In the material below, find how many lines contain the string "Électrique". Write only that number.

☆ ☆ ☆

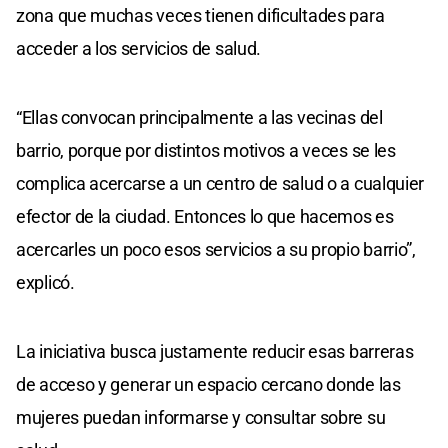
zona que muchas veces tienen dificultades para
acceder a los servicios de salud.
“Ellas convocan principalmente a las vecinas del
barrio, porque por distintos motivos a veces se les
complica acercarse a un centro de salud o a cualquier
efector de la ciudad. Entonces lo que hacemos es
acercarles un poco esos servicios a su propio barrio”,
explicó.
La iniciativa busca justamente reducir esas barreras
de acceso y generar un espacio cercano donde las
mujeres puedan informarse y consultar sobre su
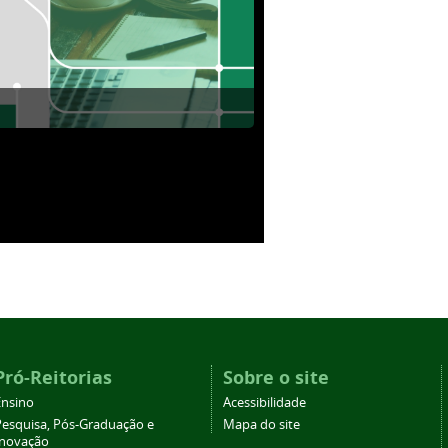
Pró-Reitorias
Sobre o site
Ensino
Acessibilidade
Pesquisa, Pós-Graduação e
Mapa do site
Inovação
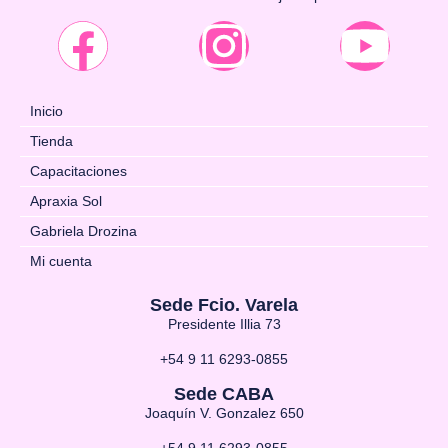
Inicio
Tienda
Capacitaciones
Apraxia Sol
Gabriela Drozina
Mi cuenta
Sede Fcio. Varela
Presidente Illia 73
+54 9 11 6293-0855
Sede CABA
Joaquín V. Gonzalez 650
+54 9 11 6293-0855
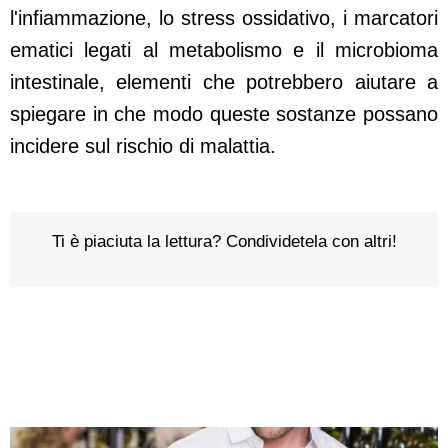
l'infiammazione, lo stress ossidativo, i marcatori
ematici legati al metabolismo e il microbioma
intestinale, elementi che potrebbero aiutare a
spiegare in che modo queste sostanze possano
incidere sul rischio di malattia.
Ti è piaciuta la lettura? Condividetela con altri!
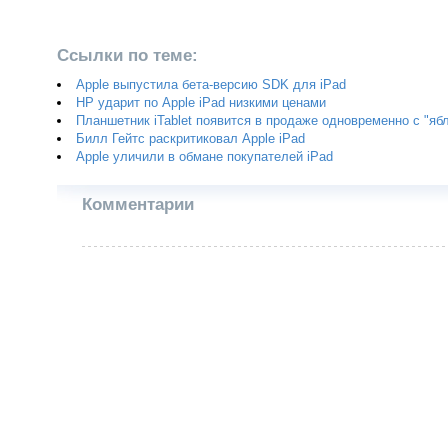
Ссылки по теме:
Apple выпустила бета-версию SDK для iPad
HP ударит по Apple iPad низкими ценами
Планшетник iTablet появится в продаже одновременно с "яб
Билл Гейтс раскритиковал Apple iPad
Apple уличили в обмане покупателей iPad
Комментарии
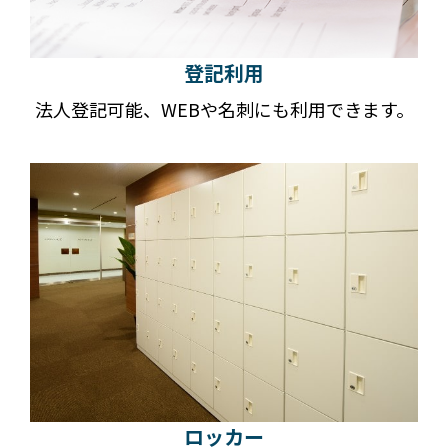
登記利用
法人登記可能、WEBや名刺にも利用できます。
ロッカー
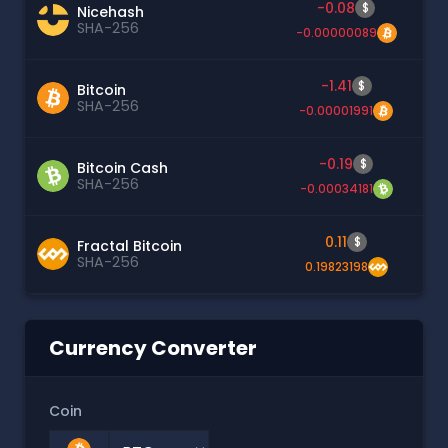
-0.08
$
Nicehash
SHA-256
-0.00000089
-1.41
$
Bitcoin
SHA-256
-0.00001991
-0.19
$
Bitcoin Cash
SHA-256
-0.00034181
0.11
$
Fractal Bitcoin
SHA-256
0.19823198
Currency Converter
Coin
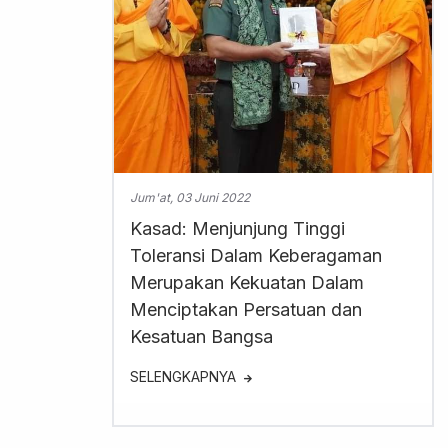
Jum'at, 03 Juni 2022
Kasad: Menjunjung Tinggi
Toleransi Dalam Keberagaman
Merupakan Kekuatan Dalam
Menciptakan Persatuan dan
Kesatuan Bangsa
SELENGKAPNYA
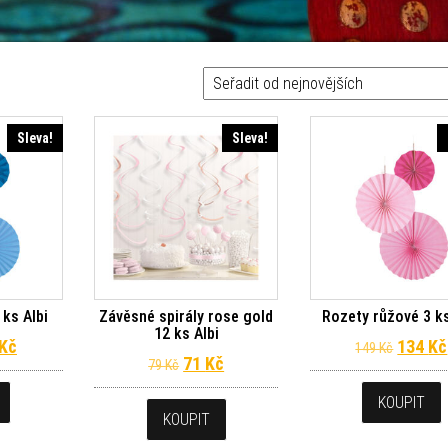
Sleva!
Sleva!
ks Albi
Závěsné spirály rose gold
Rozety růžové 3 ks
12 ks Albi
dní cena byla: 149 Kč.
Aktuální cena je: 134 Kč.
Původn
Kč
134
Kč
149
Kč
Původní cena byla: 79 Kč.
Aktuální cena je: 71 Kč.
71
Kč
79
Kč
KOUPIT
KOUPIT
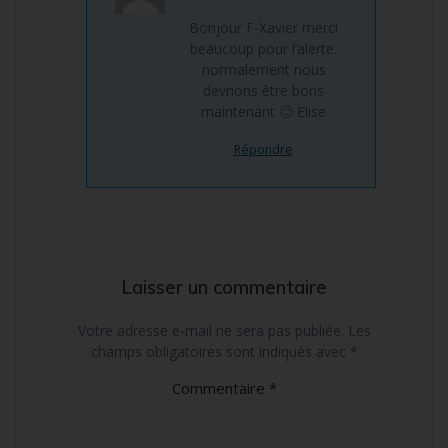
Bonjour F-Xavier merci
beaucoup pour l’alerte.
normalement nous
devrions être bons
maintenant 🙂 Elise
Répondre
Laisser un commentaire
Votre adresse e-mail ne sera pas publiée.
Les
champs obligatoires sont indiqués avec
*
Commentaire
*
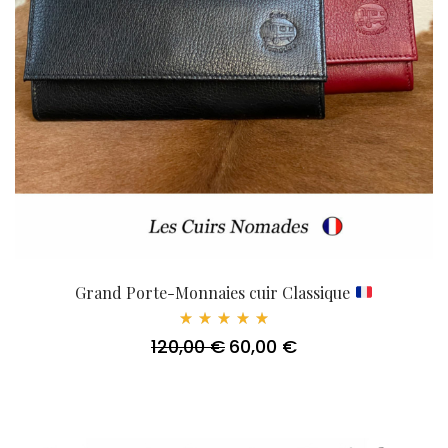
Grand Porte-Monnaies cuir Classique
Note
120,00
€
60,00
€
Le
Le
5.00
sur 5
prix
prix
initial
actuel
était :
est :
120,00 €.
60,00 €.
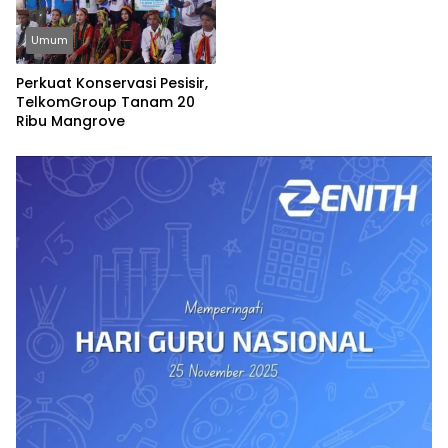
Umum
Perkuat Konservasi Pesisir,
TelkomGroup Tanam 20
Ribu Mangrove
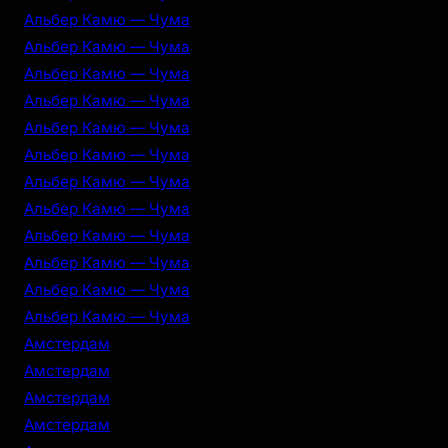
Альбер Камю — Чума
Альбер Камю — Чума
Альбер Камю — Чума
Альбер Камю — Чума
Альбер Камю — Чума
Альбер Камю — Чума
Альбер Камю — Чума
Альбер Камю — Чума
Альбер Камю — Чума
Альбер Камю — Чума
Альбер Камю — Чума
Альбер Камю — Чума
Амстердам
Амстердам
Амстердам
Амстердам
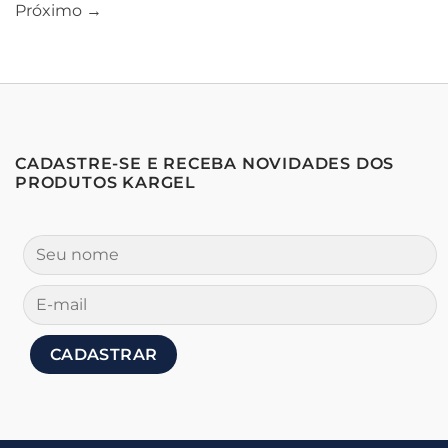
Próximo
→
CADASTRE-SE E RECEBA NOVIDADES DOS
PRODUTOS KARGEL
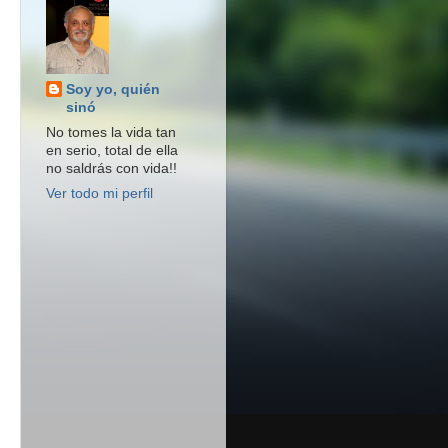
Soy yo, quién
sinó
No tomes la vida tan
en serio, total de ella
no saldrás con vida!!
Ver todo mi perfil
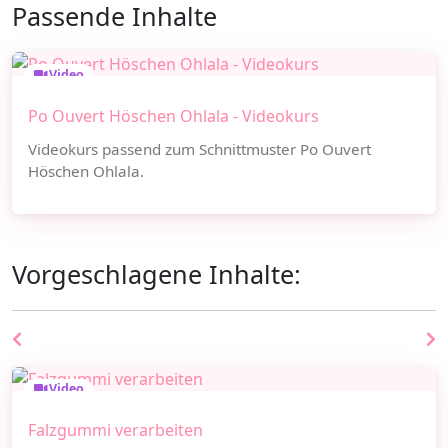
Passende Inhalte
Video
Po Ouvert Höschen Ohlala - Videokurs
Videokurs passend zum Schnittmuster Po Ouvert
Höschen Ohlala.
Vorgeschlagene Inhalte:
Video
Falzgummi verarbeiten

☆ ☆ ☆

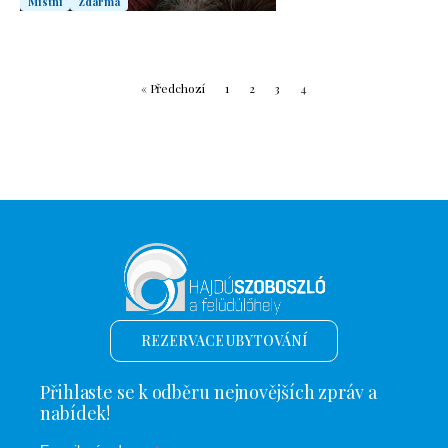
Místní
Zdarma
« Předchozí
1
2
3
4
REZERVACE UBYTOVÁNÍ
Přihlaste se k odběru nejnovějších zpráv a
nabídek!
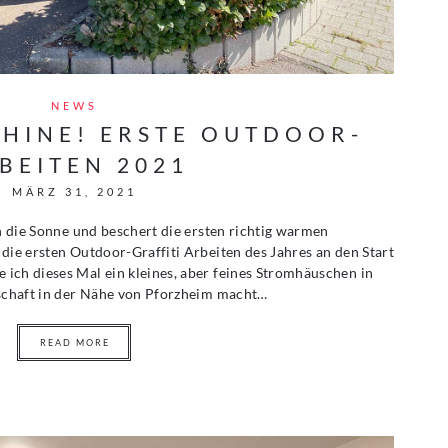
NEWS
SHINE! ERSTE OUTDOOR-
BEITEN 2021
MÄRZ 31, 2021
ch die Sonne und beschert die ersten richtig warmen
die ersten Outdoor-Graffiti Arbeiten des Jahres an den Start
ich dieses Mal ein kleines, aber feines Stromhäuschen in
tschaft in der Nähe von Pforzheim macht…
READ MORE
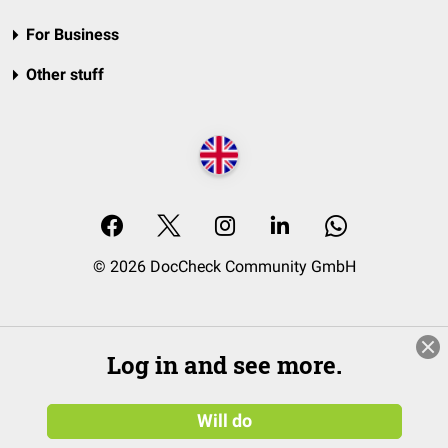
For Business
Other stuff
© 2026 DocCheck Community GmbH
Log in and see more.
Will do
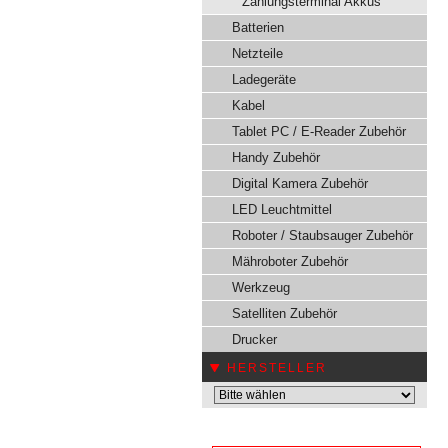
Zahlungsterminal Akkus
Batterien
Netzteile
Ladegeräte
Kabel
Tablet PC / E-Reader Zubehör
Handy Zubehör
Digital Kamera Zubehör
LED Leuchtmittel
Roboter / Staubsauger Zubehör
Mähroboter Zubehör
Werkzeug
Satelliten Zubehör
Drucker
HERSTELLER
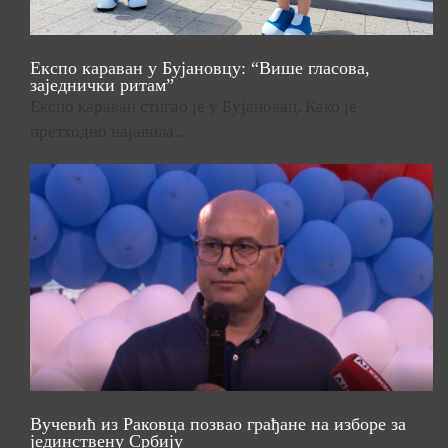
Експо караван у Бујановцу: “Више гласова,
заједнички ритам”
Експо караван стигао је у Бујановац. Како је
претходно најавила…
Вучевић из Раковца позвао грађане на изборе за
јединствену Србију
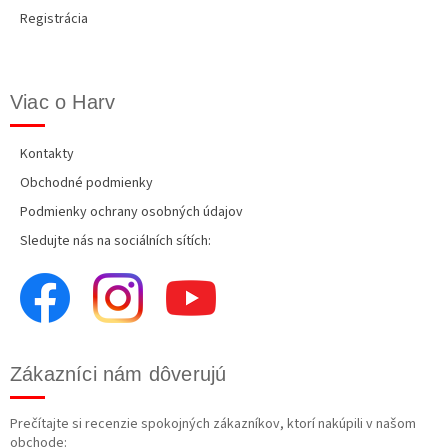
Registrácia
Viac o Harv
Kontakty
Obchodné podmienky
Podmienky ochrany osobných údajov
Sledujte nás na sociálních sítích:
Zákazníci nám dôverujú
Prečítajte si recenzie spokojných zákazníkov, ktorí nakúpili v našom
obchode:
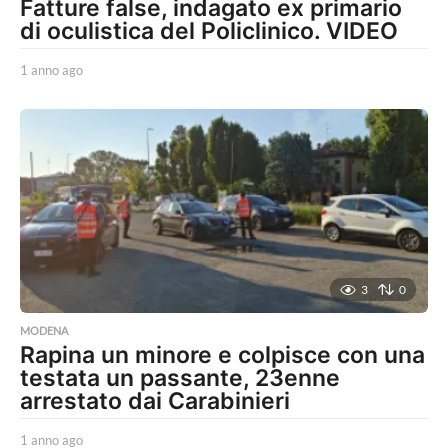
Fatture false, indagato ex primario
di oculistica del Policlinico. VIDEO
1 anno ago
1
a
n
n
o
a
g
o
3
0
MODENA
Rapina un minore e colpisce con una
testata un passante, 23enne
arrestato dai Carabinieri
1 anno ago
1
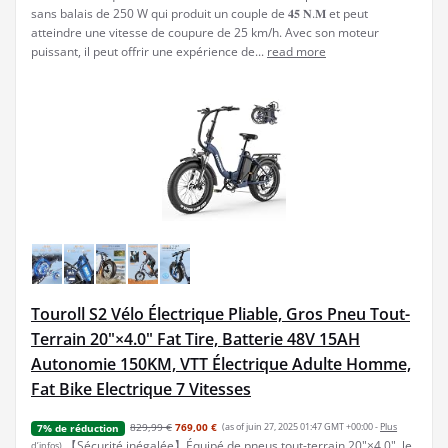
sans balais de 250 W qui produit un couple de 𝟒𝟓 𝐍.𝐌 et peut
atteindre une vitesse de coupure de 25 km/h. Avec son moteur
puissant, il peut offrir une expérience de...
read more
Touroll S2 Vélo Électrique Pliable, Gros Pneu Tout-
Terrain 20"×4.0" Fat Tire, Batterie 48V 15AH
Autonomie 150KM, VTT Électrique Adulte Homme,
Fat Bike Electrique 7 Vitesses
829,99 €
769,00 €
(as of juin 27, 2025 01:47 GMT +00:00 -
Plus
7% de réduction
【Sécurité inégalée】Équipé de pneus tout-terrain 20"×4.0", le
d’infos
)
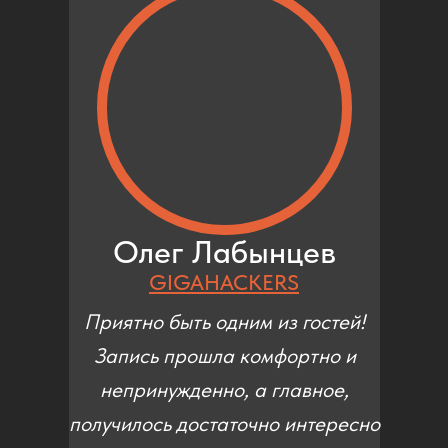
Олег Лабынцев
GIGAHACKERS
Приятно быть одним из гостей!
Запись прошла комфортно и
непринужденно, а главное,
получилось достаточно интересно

☆ ☆ ☆

## WRITTEN ANSWER
2